El otro día recorrí en coche el Cañón del Sil y, ciertamente, en cada curva me sentía como el Coyote, cada vez que una bomba le vuela media montaña, le quita el suelo, y se queda correteando en el aire antes de desplomarse hacia el infinito vacío, ante la sonrisa indecente del Correcaminos, que es un dibujo animado de lo más cabrón.

Las vistas del Sil son tan espectaculares que temes comértelas. Es, ante todo, un paisaje relajante. A la vuelta, de noche, sin saber por dónde discurre la carretera y con ese cielo tan “Starlight”, tan cool, tan happy, y tan lleno de estrellas, uno confirma la existencia del ángel de la guarda. De hecho, aquí estoy escribiendo estas líneas. Vivito y coleando. Sobre todo lo de “vivito”.

MIRADORES

El mar es demasiado ancho. Es complicado acotarlo sin provocar desajustes en la mareas, o cargarse el planeta, y matar a un mon-tón de focas de esas que salen en los documentales de Al Gore. Sin embargo, el río, estrecho como un hilillo de vida entre el secarral de la muerte, permite la instalación de miles de miradores.

Contemplar el mar es enfrentarse a los ruidos de la vida y quizá a la libertad que cantó un día Perales. Mirar hacia un río es como beberse una postal. Lento y anodino, pero no exento de belleza. Cuando se pone, el río puede ser muy ruidoso. Son esos rápidos y esas cascadas. Sin la furia del mar, el cauce del río insiste sin descanso en la misma ruta. Cualquier conato de libertad termina siendo un travieso afluente, nada más allá de un capricho, pronto angostado por la tierra, en cauces que son presa del colesterol más ecológico y paisajístico y geológico.

SALTAR DE PIEDRA EN PIEDRA
Peligrosísima práctica, muy extendida desde tiempo inmemorial, la de cruzar el río sin puente, saltando de piedra en piedra. Tienen esas rocas verdín, formas redondeadas y traicioneras, pensadas exclusivamente para desequilibrar la perpendicular letal que nos mantiene a salvo.
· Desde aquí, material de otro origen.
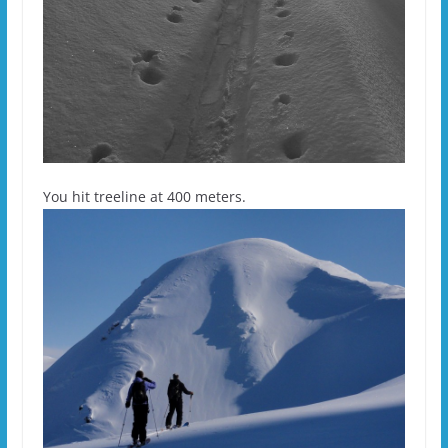
You hit treeline at 400 meters.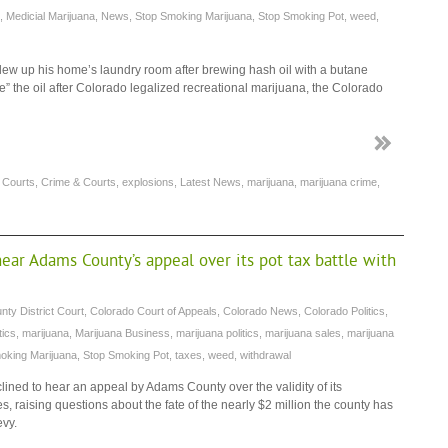
,
Medicial Marijuana
,
News
,
Stop Smoking Marijuana
,
Stop Smoking Pot
,
weed
,
ew up his home’s laundry room after brewing hash oil with a butane
e” the oil after Colorado legalized recreational marijuana, the Colorado
,
Courts
,
Crime & Courts
,
explosions
,
Latest News
,
marijuana
,
marijuana crime
,
ar Adams County’s appeal over its pot tax battle with
ty District Court
,
Colorado Court of Appeals
,
Colorado News
,
Colorado Politics
,
tics
,
marijuana
,
Marijuana Business
,
marijuana politics
,
marijuana sales
,
marijuana
oking Marijuana
,
Stop Smoking Pot
,
taxes
,
weed
,
withdrawal
ned to hear an appeal by Adams County over the validity of its
ies, raising questions about the fate of the nearly $2 million the county has
evy.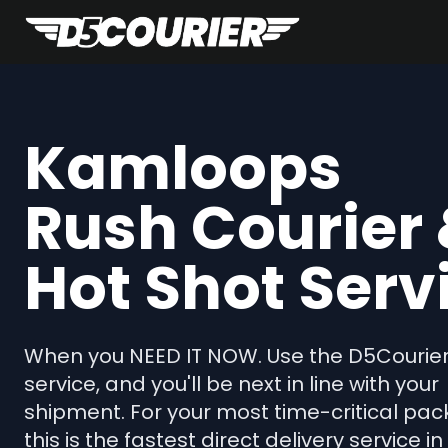
Kamloops
Rush Courier
Hot Shot Serv
When you NEED IT NOW. Use the D5Courie
service, and you'll be next in line with your
shipment. For your most time-critical pac
this is the fastest direct delivery service in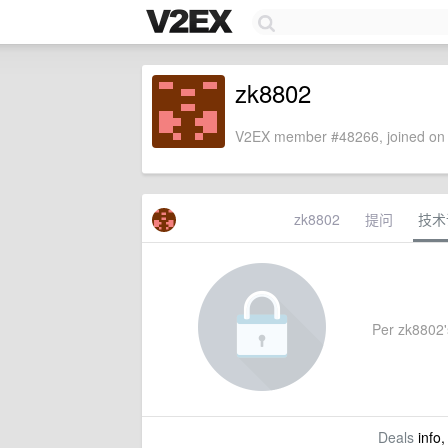
zk8802
V2EX member #48266, joined on 
zk8802
提问
技术
Per zk8802's
Deals
info,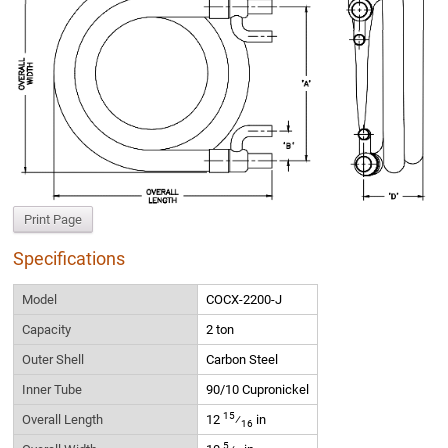
Print Page
Specifications
Model
COCX-2200-J
Capacity
2 ton
Outer Shell
Carbon Steel
Inner Tube
90/10 Cupronickel
15
Overall Length
12
⁄
in
16
5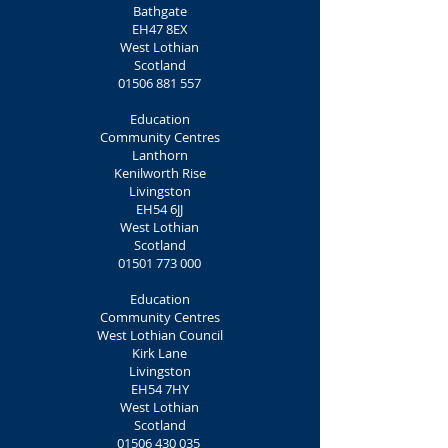
Bathgate
EH47 8EX
West Lothian
Scotland
01506 881 557
Education
Community Centres
Lanthorn
Kenilworth Rise
Livingston
EH54 6JJ
West Lothian
Scotland
01501 773 000
Education
Community Centres
West Lothian Council
Kirk Lane
Livingston
EH54 7HY
West Lothian
Scotland
01506 430 035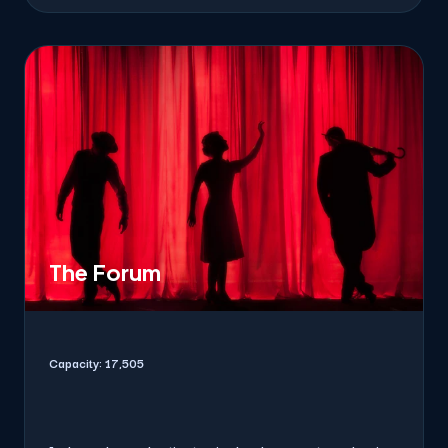
The Forum
Capacity:
17,505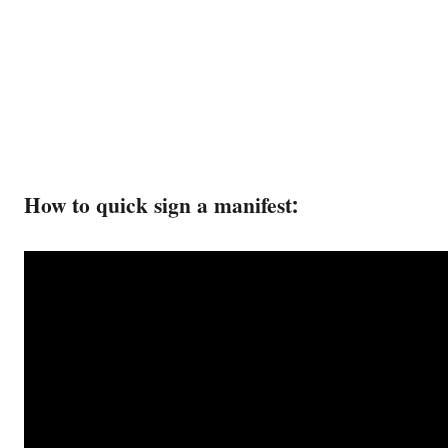
How to quick sign a manifest: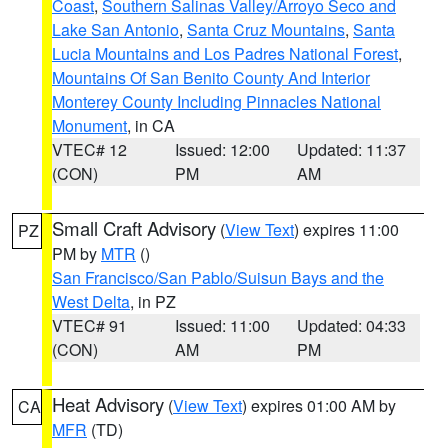
Coast
,
Southern Salinas Valley/Arroyo Seco and
Lake San Antonio
,
Santa Cruz Mountains
,
Santa
Lucia Mountains and Los Padres National Forest
,
Mountains Of San Benito County And Interior
Monterey County Including Pinnacles National
Monument
, in CA
VTEC# 12
Issued: 12:00
Updated: 11:37
(CON)
PM
AM
Small Craft Advisory
(
View Text
) expires 11:00
PZ
PM by
MTR
()
San Francisco/San Pablo/Suisun Bays and the
West Delta
, in PZ
VTEC# 91
Issued: 11:00
Updated: 04:33
(CON)
AM
PM
Heat Advisory
(
View Text
) expires 01:00 AM by
CA
MFR
(TD)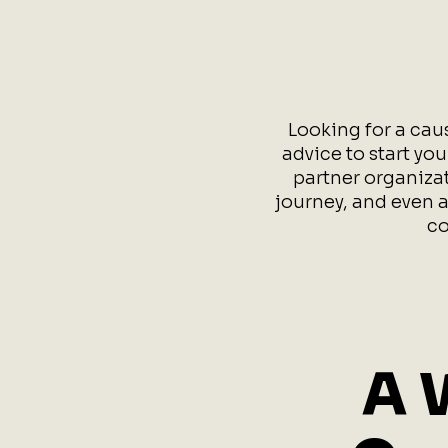
Looking for a cau
advice to start yo
partner organizat
journey, and even a
co
A 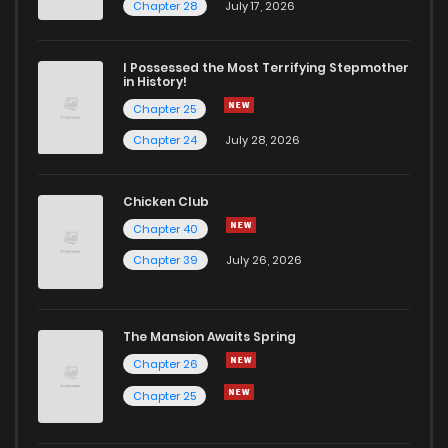
Chapter 49
4
5 years ago
Chapter 28
July 17, 2026
Chapter 48
3
5 years ago
I Possessed the Most Terrifying Stepmother
in History!
Chapter 25
Chapter 47
3
5 years ago
Chapter 24
July 28, 2026
Chapter 46
3
5 years ago
Chicken Club
Chapter 40
Chapter 45
3
5 years ago
Chapter 39
July 26, 2026
Chapter 44
4
5 years ago
The Mansion Awaits Spring
Chapter 43
2
5 years ago
Chapter 26
Chapter 25
Chapter 42
2
5 years ago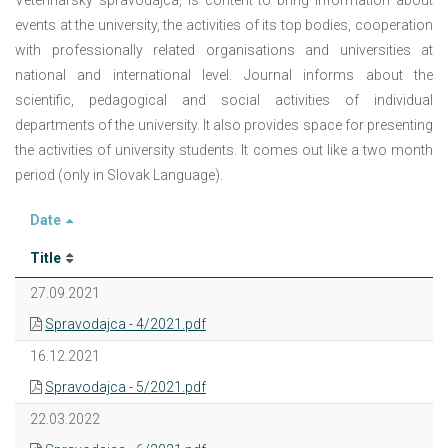
Veterinársky spravodajca, is content to bring information about
events at the university, the activities of its top bodies, cooperation
with professionally related organisations and universities at
national and international level. Journal informs about the
scientific, pedagogical and social activities of individual
departments of the university. It also provides space for presenting
the activities of university students. It comes out like a two month
period (only in Slovak Language).
Date
Title
27.09.2021
Spravodajca - 4/2021.pdf
16.12.2021
Spravodajca - 5/2021.pdf
22.03.2022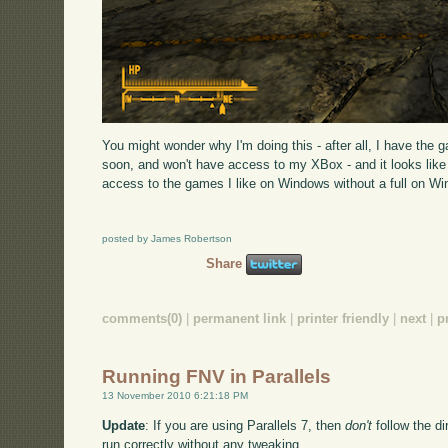
You might wonder why I'm doing this - after all, I have the 
soon, and won't have access to my XBox - and it looks like u
access to the games I like on Windows without a full on W
posted by James Robertson
Share
comments(0)
|
permanent link
|
printer friendly
|
next
|
p
Running FNV in Parallels
13 November 2010 6:21:18 PM
Update
: If you are using Parallels 7, then
don't
follow the dir
run correctly without any tweaking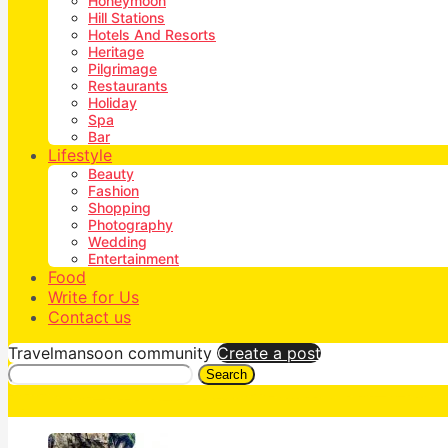
Honeymoon
Hill Stations
Hotels And Resorts
Heritage
Pilgrimage
Restaurants
Holiday
Spa
Bar
Lifestyle
Beauty
Fashion
Shopping
Photography
Wedding
Entertainment
Food
Write for Us
Contact us
Travelmansoon community
Create a post
Search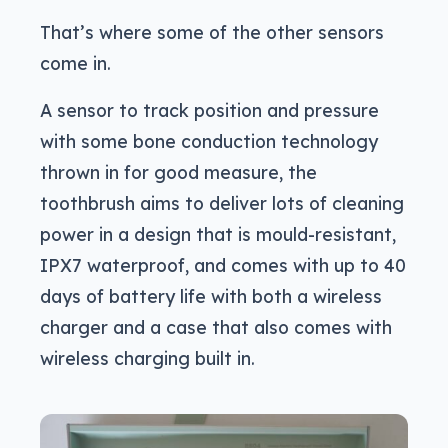
That’s where some of the other sensors
come in.
A sensor to track position and pressure
with some bone conduction technology
thrown in for good measure, the
toothbrush aims to deliver lots of cleaning
power in a design that is mould-resistant,
IPX7 waterproof, and comes with up to 40
days of battery life with both a wireless
charger and a case that also comes with
wireless charging built in.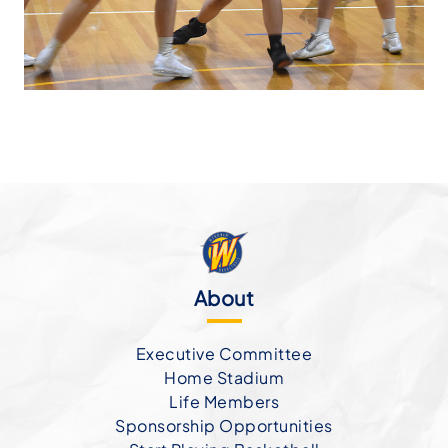
About
Executive Committee
Home Stadium
Life Members
Sponsorship Opportunities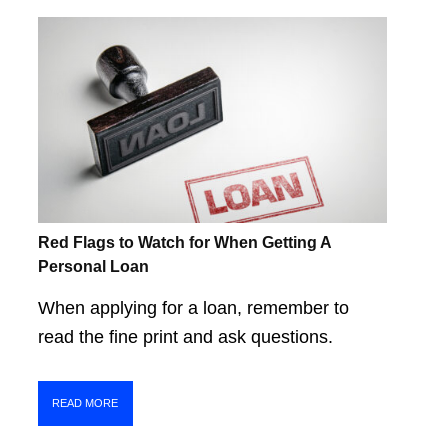
Red Flags to Watch for When Getting A
Personal Loan
When applying for a loan, remember to
read the fine print and ask questions.
READ MORE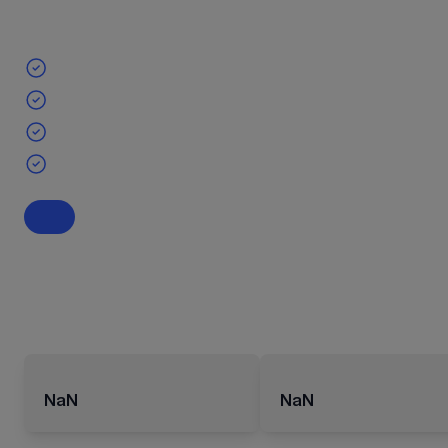
NaN
NaN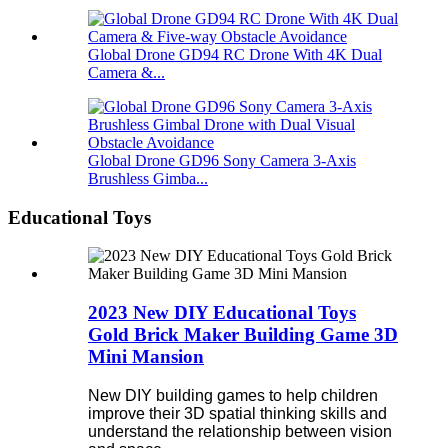
Global Drone GD94 RC Drone With 4K Dual
Camera &...
Global Drone GD96 Sony Camera 3-Axis
Brushless Gimba...
Educational Toys
2023 New DIY Educational Toys
Gold Brick Maker Building Game 3D
Mini Mansion
New DIY building games to help children
improve their 3D spatial thinking skills and
understand the relationship between vision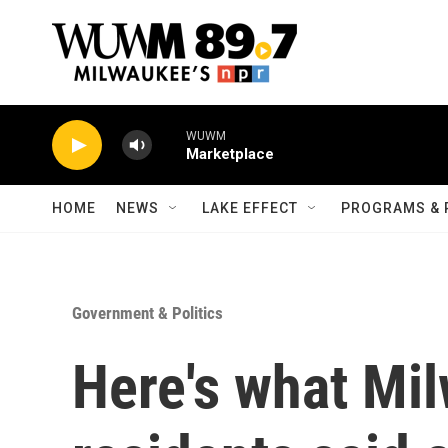
Skip to main content
WUWM
Marketplace
HOME
NEWS
LAKE EFFECT
PROGRAMS & 
Government & Politics
Here's what Mi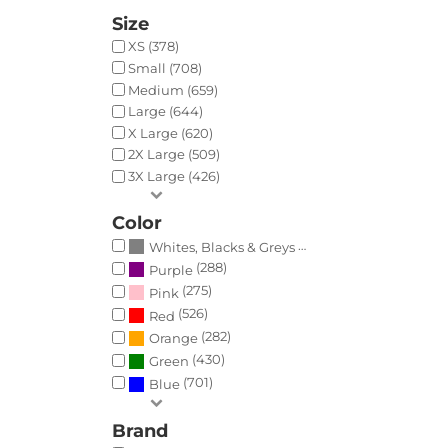
Size
XS (378)
Small (708)
Medium (659)
Large (644)
X Large (620)
2X Large (509)
3X Large (426)
Color
(788)
Whites, Blacks & Greys
(288)
Purple
(275)
Pink
(526)
Red
(282)
Orange
(430)
Green
(701)
Blue
Brand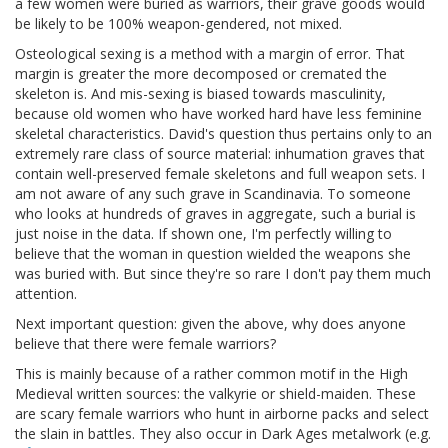
a few women were buried as warriors, their grave goods would
be likely to be 100% weapon-gendered, not mixed.
Osteological sexing is a method with a margin of error. That
margin is greater the more decomposed or cremated the
skeleton is. And mis-sexing is biased towards masculinity,
because old women who have worked hard have less feminine
skeletal characteristics. David's question thus pertains only to an
extremely rare class of source material: inhumation graves that
contain well-preserved female skeletons and full weapon sets. I
am not aware of any such grave in Scandinavia. To someone
who looks at hundreds of graves in aggregate, such a burial is
just noise in the data. If shown one, I'm perfectly willing to
believe that the woman in question wielded the weapons she
was buried with. But since they're so rare I don't pay them much
attention.
Next important question: given the above, why does anyone
believe that there were female warriors?
This is mainly because of a rather common motif in the High
Medieval written sources: the valkyrie or shield-maiden. These
are scary female warriors who hunt in airborne packs and select
the slain in battles. They also occur in Dark Ages metalwork (e.g.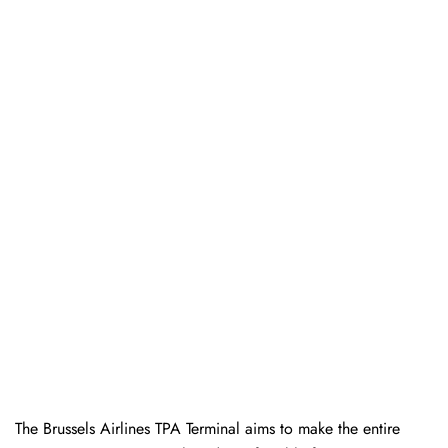
The Brussels Airlines TPA Terminal aims to make the entire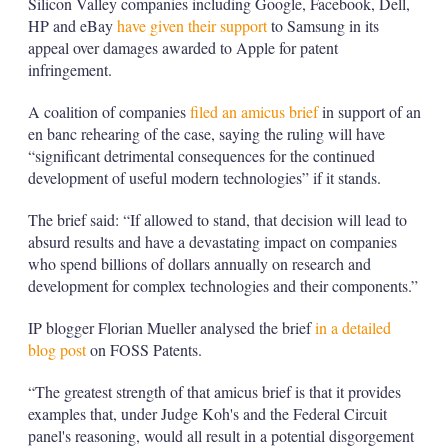
Silicon Valley companies including Google, Facebook, Dell,
HP and eBay
have given their support
to Samsung in its
appeal over damages awarded to Apple for patent
infringement.
A coalition of companies
filed an amicus brief
in support of an
en banc rehearing of the case, saying the ruling will have
“significant detrimental consequences for the continued
development of useful modern technologies” if it stands.
The brief said: “If allowed to stand, that decision will lead to
absurd results and have a devastating impact on companies
who spend billions of dollars annually on research and
development for complex technologies and their components.”
IP blogger Florian Mueller analysed the brief
in a detailed
blog post
on FOSS Patents.
“The greatest strength of that amicus brief is that it provides
examples that, under Judge Koh's and the Federal Circuit
panel's reasoning, would all result in a potential disgorgement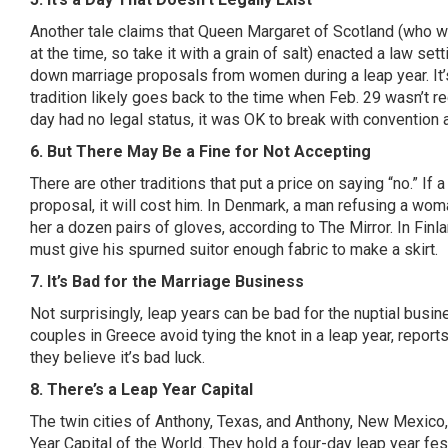
Another tale claims that Queen Margaret of Scotland (who w
at the time, so take it with a grain of salt) enacted a law se
down marriage proposals from women during a leap year. It’s
tradition likely goes back to the time when Feb. 29 wasn’t re
day had no legal status, it was OK to break with conventio
6. But There May Be a Fine for Not Accepting
There are other traditions that put a price on saying “no.” If
proposal, it will cost him. In Denmark, a man refusing a wo
her a dozen pairs of gloves, according to
The Mirror
. In Fin
must give his spurned suitor enough fabric to make a skirt.
7. It’s Bad for the Marriage Business
Not surprisingly, leap years can be bad for the nuptial busin
couples in Greece avoid tying the knot in a leap year,
report
they believe it’s bad luck.
8. There’s a Leap Year Capital
The twin cities of Anthony, Texas, and Anthony, New Mexico
Year Capital of the World
. They hold a four-day leap year fes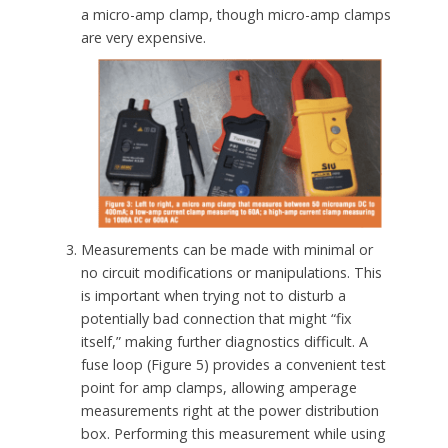
a micro-amp clamp, though micro-amp clamps
are very expensive.
Measurements can be made with minimal or
no circuit modifications or manipulations. This
is important when trying not to disturb a
potentially bad connection that might “fix
itself,” making further diagnostics difficult. A
fuse loop (Figure 5) provides a convenient test
point for amp clamps, allowing amperage
measurements right at the power distribution
box. Performing this measurement while using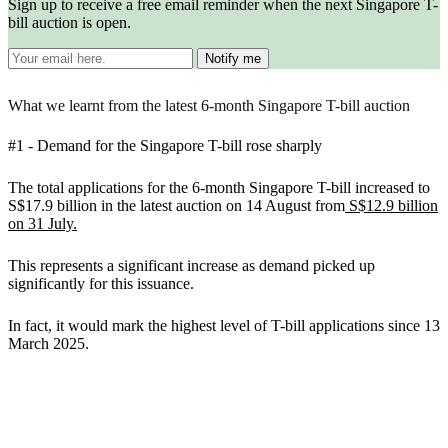
Sign up to receive a free email reminder when the next Singapore T-
bill auction is open.
What we learnt from the latest 6-month Singapore T-bill auction
#1 -
Demand for the Singapore T-bill rose sharply
The total applications for the 6-month Singapore T-bill increased to
S$17.9 billion in the latest auction on 14 August from
S$12.9 billion
on 31 July.
This represents a significant increase as demand picked up
significantly for this issuance.
In fact, it would mark the highest level of T-bill applications since 13
March 2025.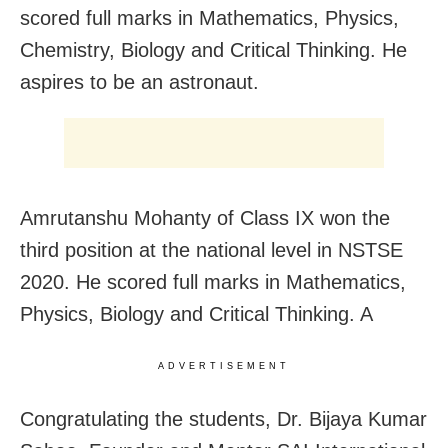
scored full marks in Mathematics, Physics,
Chemistry, Biology and Critical Thinking. He
aspires to be an astronaut.
Amrutanshu Mohanty of Class IX won the
third position at the national level in NSTSE
2020. He scored full marks in Mathematics,
Physics, Biology and Critical Thinking. A
ADVERTISEMENT
Congratulating the students, Dr. Bijaya Kumar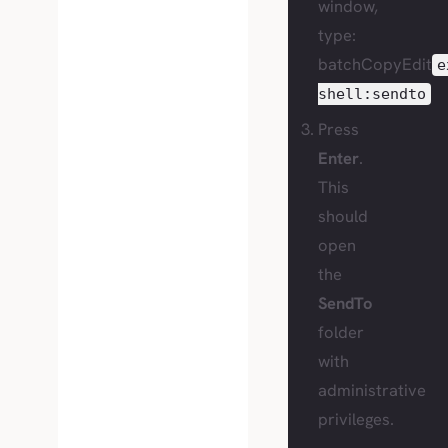
window,
type:
batchCopyEdit
e
shell:sendto
Press
Enter
.
This
should
open
the
SendTo
folder
with
administrative
privileges.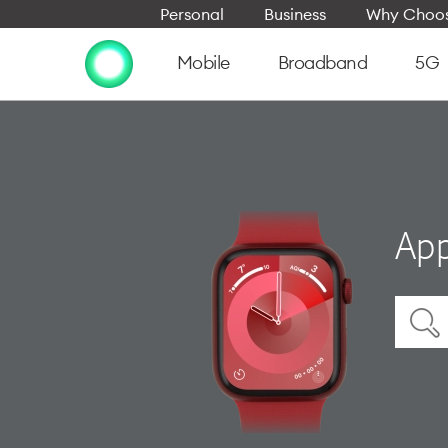
Personal
Business
Why Choos
Mobile
Broadband
5G
App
Hay dos técnicas para cruzar el río saltando de piedra en piedra. La primera es hacerlo muy rápido, de forma que cuando acabes en el agua tampoco podrás sorprenderte demasiado. La segunda es hacerlo muy despacio, de forma que cuando acabes en al gua tampoco podrás sorprenderte demasiado. Técnica alternativa y solo apta para grandes deportistas, como el autor de esta columna, es la del gran salto. Para el gran salto hay que coger mucha carrerilla, alcanzar gran velocidad hacia el río, cerras los ojos, y saltar un segundo después de lo que te dicte tu sentido común. Yo lo hago a menudo. En coche.